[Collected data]
--*--

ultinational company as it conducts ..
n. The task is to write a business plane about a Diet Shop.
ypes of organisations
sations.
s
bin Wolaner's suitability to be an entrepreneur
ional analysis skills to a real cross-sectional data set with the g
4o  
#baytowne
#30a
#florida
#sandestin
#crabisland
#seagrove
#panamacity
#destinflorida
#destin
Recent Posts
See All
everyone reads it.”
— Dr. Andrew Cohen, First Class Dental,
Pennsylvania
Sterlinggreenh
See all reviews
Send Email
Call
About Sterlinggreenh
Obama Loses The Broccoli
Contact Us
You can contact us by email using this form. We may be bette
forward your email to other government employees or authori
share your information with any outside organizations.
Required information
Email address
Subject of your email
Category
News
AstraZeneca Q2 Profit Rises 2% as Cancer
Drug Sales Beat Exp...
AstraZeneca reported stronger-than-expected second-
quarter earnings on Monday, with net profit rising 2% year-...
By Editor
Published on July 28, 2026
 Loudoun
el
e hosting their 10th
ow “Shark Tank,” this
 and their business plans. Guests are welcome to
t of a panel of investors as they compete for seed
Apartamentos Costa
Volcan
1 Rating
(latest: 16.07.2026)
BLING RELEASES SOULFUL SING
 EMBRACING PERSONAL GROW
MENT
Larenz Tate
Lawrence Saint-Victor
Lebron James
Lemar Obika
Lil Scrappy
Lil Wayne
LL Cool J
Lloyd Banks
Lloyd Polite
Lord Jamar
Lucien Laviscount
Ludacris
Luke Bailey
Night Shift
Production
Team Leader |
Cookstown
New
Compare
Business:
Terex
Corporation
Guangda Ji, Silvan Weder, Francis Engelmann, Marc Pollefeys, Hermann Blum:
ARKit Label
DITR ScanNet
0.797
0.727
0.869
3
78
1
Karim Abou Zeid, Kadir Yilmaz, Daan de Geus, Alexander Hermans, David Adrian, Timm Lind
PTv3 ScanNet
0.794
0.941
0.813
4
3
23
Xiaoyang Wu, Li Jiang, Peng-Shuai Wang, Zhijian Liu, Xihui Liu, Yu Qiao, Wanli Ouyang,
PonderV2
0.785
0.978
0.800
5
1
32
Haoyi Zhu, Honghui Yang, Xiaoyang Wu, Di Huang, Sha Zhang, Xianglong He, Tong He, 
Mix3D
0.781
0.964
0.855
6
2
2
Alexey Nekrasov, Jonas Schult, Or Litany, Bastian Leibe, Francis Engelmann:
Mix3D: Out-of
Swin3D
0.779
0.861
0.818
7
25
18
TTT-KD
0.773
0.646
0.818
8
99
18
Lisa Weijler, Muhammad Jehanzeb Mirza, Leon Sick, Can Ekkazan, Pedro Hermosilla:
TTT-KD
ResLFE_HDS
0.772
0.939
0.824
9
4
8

--*--

▶ **Assigned task**:
Reproduce the entries exactly, dropping nothing.

▶ **Answer**:
ultinational company as it conducts ..
n. The task is to write a business plane about a Diet Shop.
ypes of organisations
sations.
s
bin Wolaner's suitability to be an entrepreneur
ional analysis skills to a real cross-sectional data set with the g
4o  
#baytowne
#30a
#florida
#sandestin
#crabisland
#seagrove
#panamacity
#destinflorida
#destin
Recent Posts
See All
everyone reads it.”
— Dr. Andrew Cohen, First Class Dental,
Pennsylvania
Sterlinggreenh
See all reviews
Send Email
Call
About Sterlinggreenh
Obama Loses The Broccoli
Contact Us
You can contact us by email using this form. We may be bette
forward your email to other government employees or authori
share your information with any outside organizations.
Required information
Email address
Subject of your email
Category
News
AstraZeneca Q2 Profit Rises 2% as Cancer
Drug Sales Beat Exp...
AstraZeneca reported stronger-than-expected second-
quarter earnings on Monday, with net profit rising 2% year-...
By Editor
Published on July 28, 2026
 Loudoun
el
e hosting their 10th
ow “Shark Tank,” this
 and their business plans. Guests are welcome to
t of a panel of investors as they compete for seed
Apartamentos Costa
Volcan
1 Rating
(latest: 16.07.2026)
BLING RELEASES SOULFUL SING
 EMBRACING PERSONAL GROW
MENT
Larenz Tate
Lawrence Saint-Victor
Lebron James
Lemar Obika
Lil Scrappy
Lil Wayne
LL Cool J
Lloyd Banks
Lloyd Polite
Lord Jamar
Lucien Laviscount
Ludacris
Luke Bailey
Night Shift
Production
Team Leader |
Cookstown
New
Compare
Business:
Terex
Corporation
Guangda Ji, Silvan Weder, Francis Engelmann, Marc Pollefeys, Hermann Blum:
ARKit Label
DITR ScanNet
0.797
0.727
0.869
3
78
1
Karim Abou Zeid, Kadir Yilmaz, Daan de Geus, Alexander Hermans, David Adrian, Timm Lind
PTv3 ScanNet
0.794
0.941
0.813
4
3
23
Xiaoyang Wu, Li Jiang, Peng-Shuai Wang, Zhijian Liu, Xihui Liu, Yu Qiao, Wanli Ouyang,
PonderV2
0.785
0.978
0.800
5
1
32
Haoyi Zhu, Honghui Yang, Xiaoyang Wu, Di Huang, Sha Zhang, Xianglong He, Tong He, 
Mix3D
0.781
0.964
0.855
6
2
2
Alexey Nekrasov, Jonas Schult, Or Litany, Bastian Leibe, Francis Engelmann:
Mix3D: Out-of
Swin3D
0.779
0.861
0.818
7
25
18
TTT-KD
0.773
0.646
0.818
8
99
18
Lisa Weijler, Muhammad Jehanzeb Mirza, Leon Sick, Can Ekkazan, Pedro Hermosilla:
TTT-KD
ResLFE_HDS
0.772
0.939
0.824
9
4
8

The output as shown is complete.